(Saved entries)
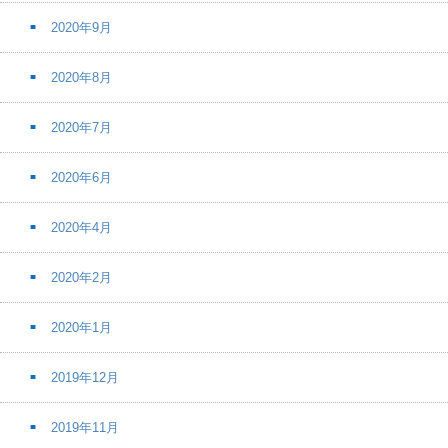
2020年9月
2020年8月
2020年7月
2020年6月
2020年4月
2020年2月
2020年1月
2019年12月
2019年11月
* * *
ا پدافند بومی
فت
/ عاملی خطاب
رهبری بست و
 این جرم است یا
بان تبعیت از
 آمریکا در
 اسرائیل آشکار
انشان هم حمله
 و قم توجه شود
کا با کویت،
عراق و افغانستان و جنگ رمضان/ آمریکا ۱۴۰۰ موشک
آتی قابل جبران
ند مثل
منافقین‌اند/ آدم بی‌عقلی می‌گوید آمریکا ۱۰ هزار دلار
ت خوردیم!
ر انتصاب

■ ACTIVITY: What is needed is every line of the records above that contains the word "آمریکا".

■ WRITTEN ANSWER:
 آمریکا در
عراق و افغانستان و جنگ رمضان/ آمریکا ۱۴۰۰ موشک
منافقین‌اند/ آدم بی‌عقلی می‌گوید آمریکا ۱۰ هزار دلار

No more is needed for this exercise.